À mon âge, on contemple souvent la belle bibliothèque avec les livres accumulés tout au long de la vie, les bibelots, on a acheté une maison ou un appartement. Moi, je vais me retrouvé avec presque rien. Exactement comme lors de ce dernier voyage à Kyôto: l’essentiel, c’est l’ordinateur, l’iPad, mes SSD, mon appareil photo,, quelques vêtements, et mes livres dans le Cloud.
C’est sur cette base que je vais construire le reste de ma vie, exactement de la façon qui me conviendra.
Quand j’ai eu récupéré mon passeport au consulat, fin juillet, je me suis dit qu’en septembre, ce sera au tour du passeport algérien. C’est bien plus utile que tout le fatras de livres qui prennent la poussière: ça peut servir. Ça servira.
Détachement
Voilà donc ce vers quoi je m’oriente en cette rentrée 2024. Un gros travail de tri, de détachement, d’abandon. Une sorte de remise à plat et de remise à zéro. Parce que ce séisme qui heureusement n’a finalement pas (encore) eu lieu m’a comme invité à regarder ce qui est essentiel.

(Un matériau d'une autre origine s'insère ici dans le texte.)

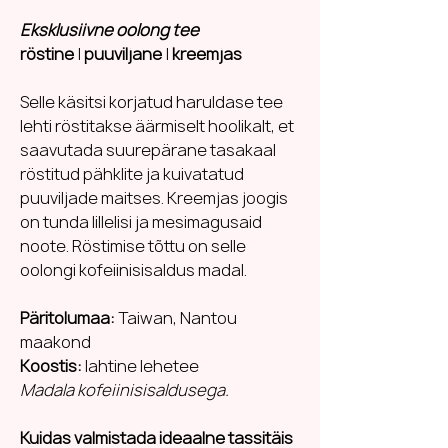
Eksklusiivne oolong tee
röstine
|
puuviljane
|
kreemjas
Selle käsitsi korjatud haruldase tee
lehti röstitakse äärmiselt hoolikalt, et
saavutada suurepärane tasakaal
röstitud pähklite ja kuivatatud
puuviljade maitses. Kreemjas joogis
on tunda lillelisi ja mesimagusaid
noote. Röstimise tõttu on selle
oolongi kofeiinisisaldus madal.
Päritolumaa:
Taiwan, Nantou
maakond
Koostis:
lahtine lehetee
Madala kofeiinisisaldusega.
Kuidas valmistada ideaalne tassitäis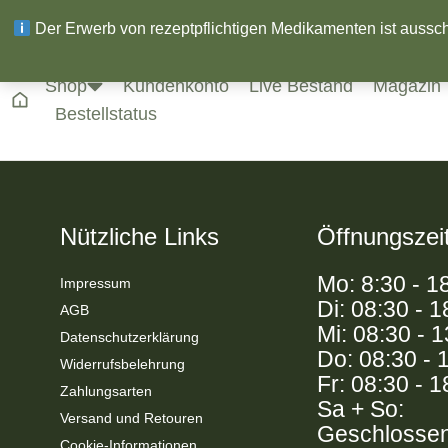
Der Erwerb von rezeptpflichtigen Medikamenten ist ausschli
Shop
Kundenkonto
Live Bestand
Magazin
Bestellstatus
Nützliche Links
Öffnungszei
Mo: 8:30 - 1
Impressum
Di: 08:30 - 1
AGB
Mi: 08:30 - 
Datenschutzerklärung
Do: 08:30 - 
Widerrufsbelehrung
Fr: 08:30 - 1
Zahlungsarten
Sa + So:
Versand und Retouren
Geschlosse
Cookie-Informationen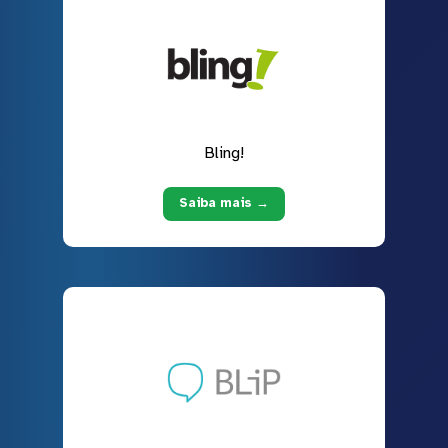
Bling!
Saiba mais →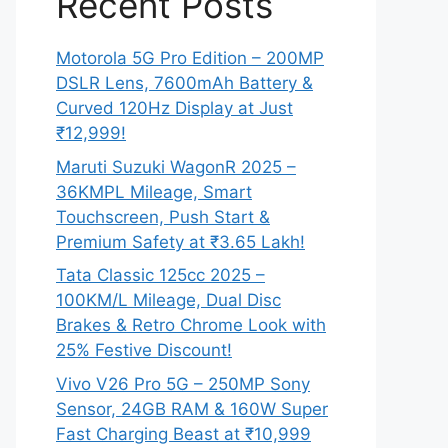
Recent Posts
Motorola 5G Pro Edition – 200MP
DSLR Lens, 7600mAh Battery &
Curved 120Hz Display at Just
₹12,999!
Maruti Suzuki WagonR 2025 –
36KMPL Mileage, Smart
Touchscreen, Push Start &
Premium Safety at ₹3.65 Lakh!
Tata Classic 125cc 2025 –
100KM/L Mileage, Dual Disc
Brakes & Retro Chrome Look with
25% Festive Discount!
Vivo V26 Pro 5G – 250MP Sony
Sensor, 24GB RAM & 160W Super
Fast Charging Beast at ₹10,999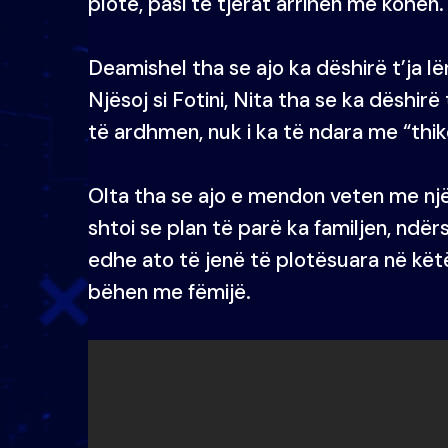
plotë, pasi të tjerat arrihen me kohën.
Deamishel tha se ajo ka dëshirë t’ja l
Njësoj si Fotini, Nita tha se ka dëshir
të ardhmen, nuk i ka të ndara me “thik
Olta tha se ajo e mendon veten me një 
shtoi se plan të parë ka familjen, ndër
edhe ato të jenë të plotësuara në këtë
bëhen me fëmijë.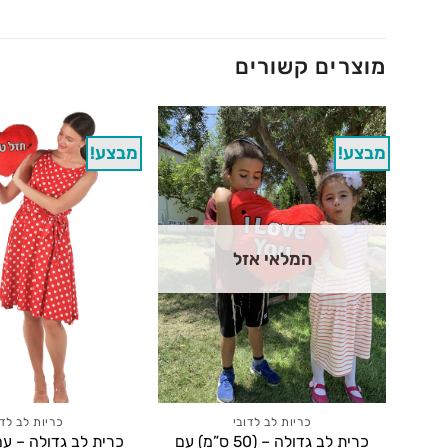
מוצרים קשורים
מבצע!
מבצע!
המלאי אזל
כריות לב לדובי
כריות לב לדו
כרית לב גדולה – (50 ס”מ) עם
כרית לב גדולה – עם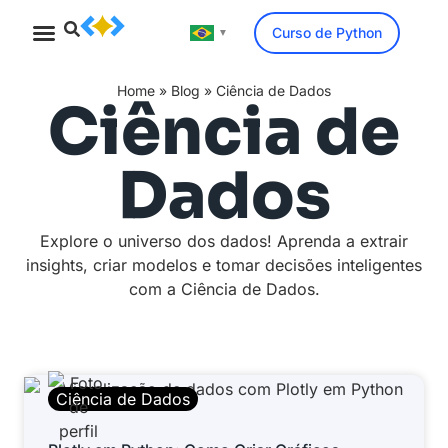
Curso de Python
▼
Minicurso Gratuito
Home
»
Blog
»
Ciência de Dados
Ciência de
Dados
Explore o universo dos dados! Aprenda a extrair
insights, criar modelos e tomar decisões inteligentes
com a Ciência de Dados.
Ciência de Dados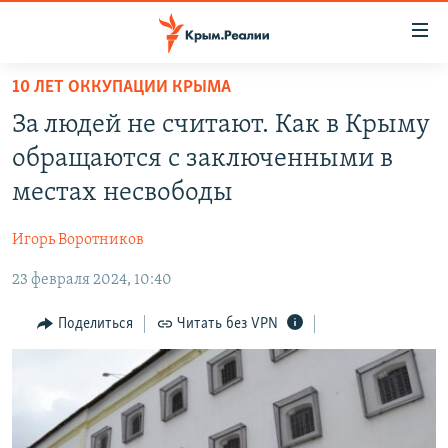
Доступность
ссылки
Вернуться
10 ЛЕТ ОККУПАЦИИ КРЫМА
к
НОВОСТИ
За людей не считают. Как в Крыму
основному
СПЕЦПРОЕКТЫ
содержанию
обращаются с заключенными в
ВОДА
Вернутся
ГРУЗ 200
местах несвободы
к
ИСТОРИЯ
КАРТА ВОЕННЫХ ОБЪЕКТОВ КРЫМА
главной
Игорь Воротников
ЕЩЕ
11 ЛЕТ ОККУПАЦИИ КРЫМА. 11 ИСТОРИЙ СОПРОТИВЛЕНИЯ
навигации
Вернутся
23 февраля 2024, 10:40
РАДІО СВОБОДА
ИНТЕРАКТИВ
к
КАК ОБОЙТИ БЛОКИРОВКУ
ИНФОГРАФИКА
Поделиться
Читать без VPN
поиску
ТЕЛЕПРОЕКТ КРЫМ.РЕАЛИИ
Українською
СОВЕТЫ ПРАВОЗАЩИТНИКОВ
Qırımtatar
ПРОПАВШИЕ БЕЗ ВЕСТИ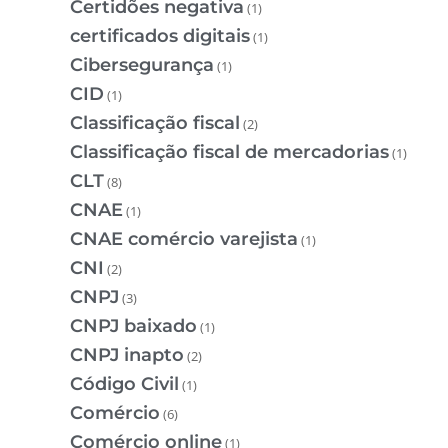
Certidões negativa
(1)
certificados digitais
(1)
Cibersegurança
(1)
CID
(1)
Classificação fiscal
(2)
Classificação fiscal de mercadorias
(1)
CLT
(8)
CNAE
(1)
CNAE comércio varejista
(1)
CNI
(2)
CNPJ
(3)
CNPJ baixado
(1)
CNPJ inapto
(2)
Código Civil
(1)
Comércio
(6)
Comércio online
(1)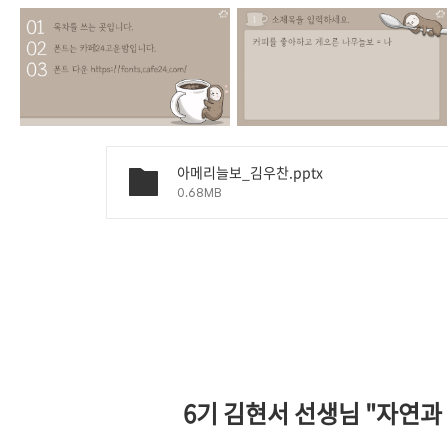
아메리늘보_김우찬.pptx
0.68MB
6기 김현서 선생님 "자연과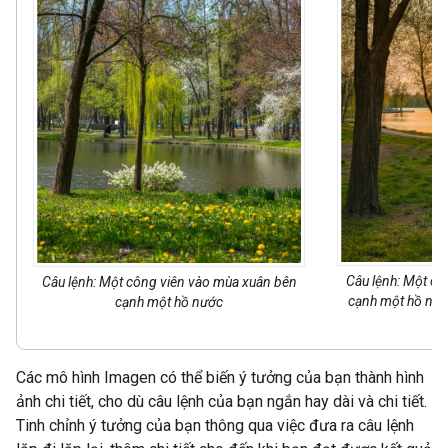
Câu lệnh: Một cô
Câu lệnh: Một công viên vào mùa xuân bên
cạnh một hồ nư
cạnh một hồ nước
Các mô hình Imagen có thể biến ý tưởng của bạn thành hình
ảnh chi tiết, cho dù câu lệnh của bạn ngắn hay dài và chi tiết.
Tinh chỉnh ý tưởng của bạn thông qua việc đưa ra câu lệnh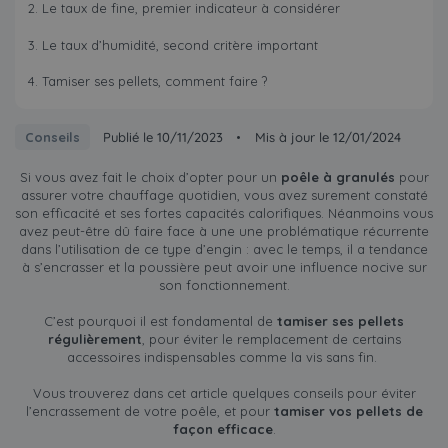
Le taux de fine, premier indicateur à considérer
Le taux d’humidité, second critère important
Tamiser ses pellets, comment faire ?
Conseils
Publié le 10/11/2023
•
Mis à jour le 12/01/2024
Si vous avez fait le choix d’opter pour un
poêle à granulés
pour
assurer votre chauffage quotidien, vous avez surement constaté
son efficacité et ses fortes capacités calorifiques. Néanmoins vous
avez peut-être dû faire face à une une problématique récurrente
dans l’utilisation de ce type d’engin : avec le temps, il a tendance
à s’encrasser et la poussière peut avoir une influence nocive sur
son fonctionnement.
C’est pourquoi il est fondamental de
tamiser ses pellets
régulièrement
, pour éviter le remplacement de certains
accessoires indispensables comme la vis sans fin.
Vous trouverez dans cet article quelques conseils pour éviter
l’encrassement de votre poêle, et pour
tamiser vos pellets de
façon efficace
.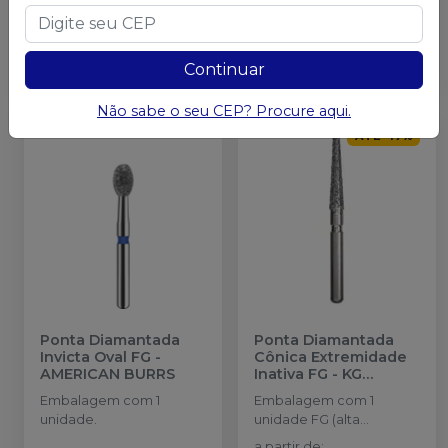
Qtd
:
Qtd
:
Continuar
Ver opções
Ver opções
Não sabe o seu CEP? Procure aqui.
ATÉ
-
17
%
Ponta Diamantada
Ponta Diamantada
Invicta Oval FG
-
Cônica Extremidade
AMERICAN BURRS
Inativa FG
-
KG
SORENSEN
Embalagem com 1
Embalagem com 1
unidade.
unidade FG (alta
rotação).
a partir de
: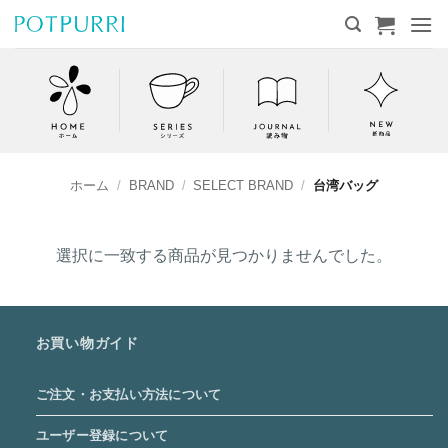
Skip
to
content
ホーム
/
BRAND
/
SELECT BRAND
/
台湾バッグ
選択に一致する商品が見つかりませんでした。
お買い物ガイド
ご注文・お支払い方法について
ユーザー登録について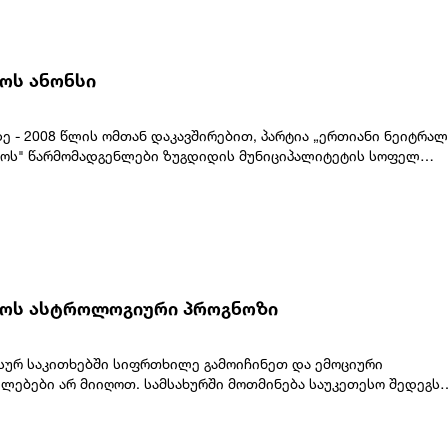
რაპროპორციული და პოლიტიკურად მოტივირებულია, ჩვენ კიდევ
 დაუპირისპირდნენ.
ვითხოვთ მის დაუყოვნებლივ გათავისუფლებას”, - აღნიშნული
ში.
ტოს ანონსი
ზე - 2008 წლის ომთან დაკავშირებით, პარტია „ერთიანი ნეიტრა
ოს" წარმომადგენლები ზუგდიდის მუნიციპალიტეტის სოფელ
ცხოვრებ დევნილ მოსახლეობასთან შეხვედრას
.მისამართი: ზუგდიდის მუნიციპალიტეტი, სოფელი კახათი,
დასახლება, აღმაშენებლის ქ. №78 (ყოფილი კულტურის
ნტაქტო პირი: ანი ხონელიძე - 557 21 23 13
ტოს ასტროლოგიური პროგნოზი
სურ საკითხებში სიფრთხილე გამოიჩინეთ და ემოციური
ლებები არ მიიღოთ. სამსახურში მოთმინება საუკეთესო შედეგს
 საღამო ოჯახთან ერთად სასიამოვნოდ
უპებიკომუნიკაციისთვის შესანიშნავი დღეა. ახალი ნაცნობობა ა
ვანი შეხვედრა მომავალში სასარგებლო აღმოჩნდება. ყურადღებ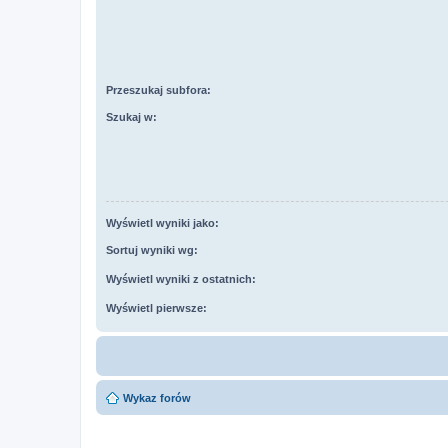
Przeszukaj subfora:
Szukaj w:
Wyświetl wyniki jako:
Sortuj wyniki wg:
Wyświetl wyniki z ostatnich:
Wyświetl pierwsze:
Wykaz forów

Ma vraie bibliothèque, avec tous ses bouquins annotés et lus avec passion au fil des ans, ma vraie discothèque, eh bien, je m’en suis débarrassé en janvier 2006, et ce que j’ai reconstitué ici au fil du temps n’est qu’un mensonge, une illusion.
Dans ce jardin où je marchais, soudain, j’ai vu au travers de cette illusion, de ce mensonge que je me suis fait. Et j’ai soudain revu mes étagères peintes il y a trois ans, vidées et colorées. Elles sont miennes, elles sont réelles, je me revois peignant à genoux, je me suis presque vu, tout en peinture… J’ai vu la flûte qui m’attend sagement depuis que je l’ai achetée, c’était en décembre 2019, maman était partie et cette flûte, c’était ma façon de dire au revoir – il faudra que je vous explique. Et j’ai compris que beaucoup de choses sont là, devant moi, avec cet ordinateur, et qui m’attendent.
rentrée
Bien, c’est écrit. La rentrée arrive, « ma » rentrée. 20 ans de ce blog, 21 ans depuis ma séroconversion puis mon premier voyage ici. Mon cinquante-neuvième anniversaire, c’est à dire l’entrée dans la soixantième. Comme toujours une certaine nostalgie, et peut être en voyant partir les livres et les CD, les vêtements et autres, une certaine tristesse, un léger vertige devant ce mensonge béant qui en disparaissant ne laissera plus que du vide, ou pour être plus exact, un sentiment de vide. Il ne me restera plus qu’à foncer dans cette nouvelle année pour que ce soit une bonne année, de celle où l’on termine premier de sa classe. À ma place.